BAM Nuttall is carrying out the remediation contract for the former South London Mail Centre in Nine Elms ahead of its redevelopment. Its location in one of the largest regeneration areas in London brings its own unique challenges.
The 6ha site had been used by Royal Mail since the 1970s, and prior to that was part of the Nine Elms gasworks, built in the latter part of the 19th century. The site will be redeveloped with high-rise homes, a primary school and 2.5 ha of public space.
The works include site clearance, demolition of the remaining post office facilities, removal of below-ground obstructions, remediation including onsite soil and water treatment, and bulk earthworks. Utility diversions to maintain supply to the Royal Mail delivery building are also in the contract.

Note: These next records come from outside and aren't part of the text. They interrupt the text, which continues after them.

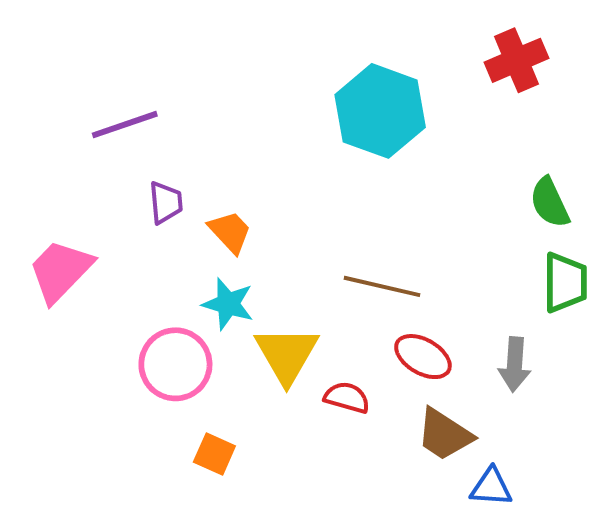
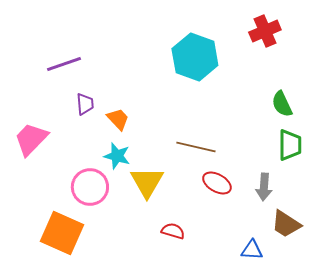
red semicircle: (347, 397) -> (173, 231), moved
brown trapezoid: (444, 435) -> (286, 224), moved
orange square: (214, 454) -> (62, 233), moved, size x2.0

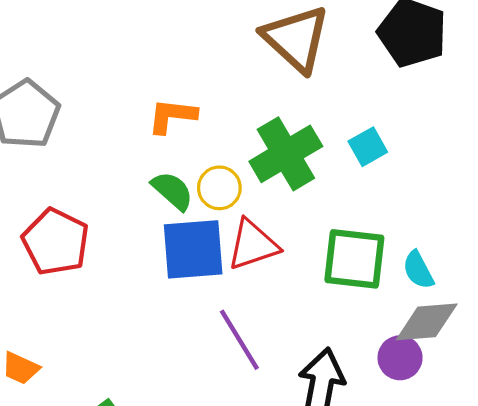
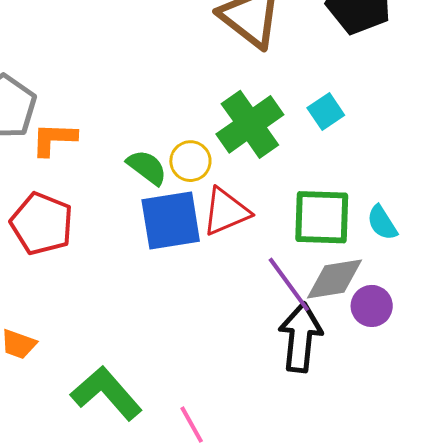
orange L-shape: (172, 116) -> (54, 139), moved
gray diamond: (427, 322) -> (335, 279), moved
purple line: (239, 340) -> (289, 284), moved

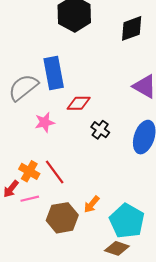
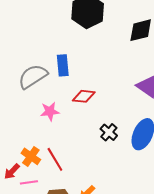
blue rectangle: (54, 73) -> (63, 65), size x0.7
black cross: (100, 130) -> (109, 132), moved

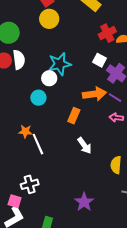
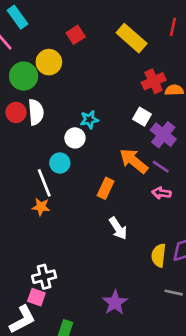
yellow circle: (49, 19) -> (49, 62), moved
cyan star: (60, 64) -> (89, 120), size x0.6
orange arrow: (94, 94) -> (134, 161), turned -135
white line: (38, 144) -> (44, 183), moved
pink square: (15, 201) -> (36, 297), moved

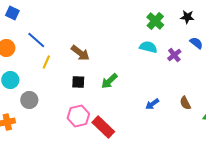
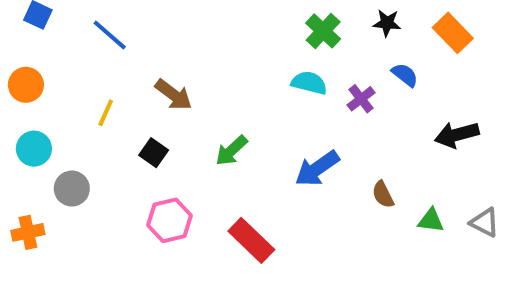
blue line: (36, 40) -> (110, 35), moved
black square: (78, 82) -> (154, 153), moved, turned 32
blue arrow: (152, 104) -> (317, 169), moved, size x1.6
red rectangle: (103, 127) -> (251, 240), moved

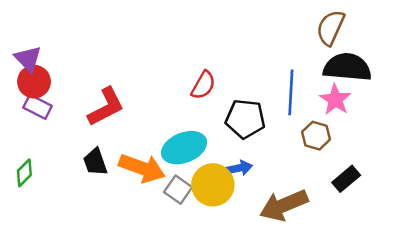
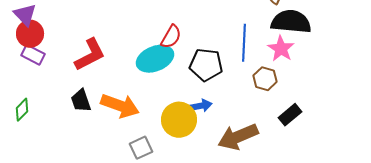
cyan ellipse: (184, 148) -> (155, 59), moved
gray square: (178, 190) -> (141, 148), moved, turned 30

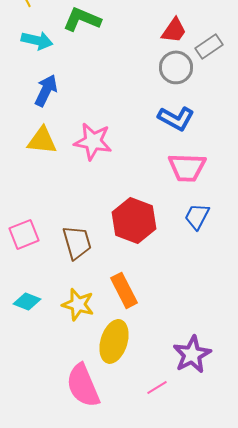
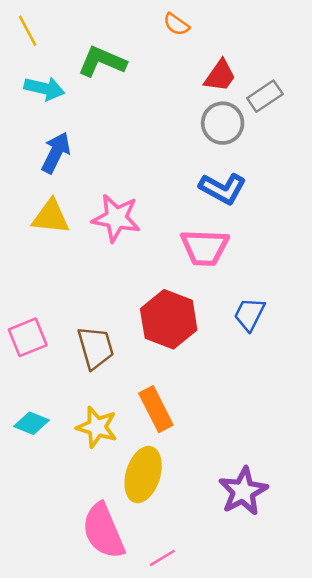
pink trapezoid: (187, 167) -> (205, 248), moved
pink line: (157, 387) -> (162, 558), moved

BAM Nuttall has a strong track record on large urban remediation sites, from working at the Queen Elizabeth Olympic Park and also the King’s Cross Goods Yard sites, which has helped prepare us for the challenges faced at Nine Elms.
The size of the excavation for the contract is 160,000 cu m. Some 97% of fill material is being processed from site excavation. This includes crushing and screening of concrete and bio remediation of contaminated soils.
The site clearance included discovery of two large-diameter Thames Water pipes running beneath the area to be excavated. A challenge was understanding how the pipe would react with the removal of the material above due to the mix of construction materials used over time to maintain the sewer. The sewer comprised cast iron/brickwork and concrete at various sections along the length of the run. We needed to engage geotechnical experts in order to determine the rate of upward movement of the pipeline due to the London clay lying beneath. This resulted in a change in methodology of excavation to ensure no cracks formed due to upward movement.
Material has to be carefully tracked as part of the remediation verification process. For this process, we have been using the PODfather. PODfather is an online tool, which tracks material movement via GPS around the site. It provides live updates on which materials are being moved where, in what volumes, and details of hazardous materials.
The whole Nine Elms area is undergoing a £15bn makeover, so inevitably there are other contractors working nearby, as well as residents living in, or moving into, the new developments. We have kept an open dialogue with the council and local residents through a fortnightly newsletter and have also set up an ‘odour committee’ to check if any of the hazardous materials become an issue for local residents.
The project is on track to complete in August this year.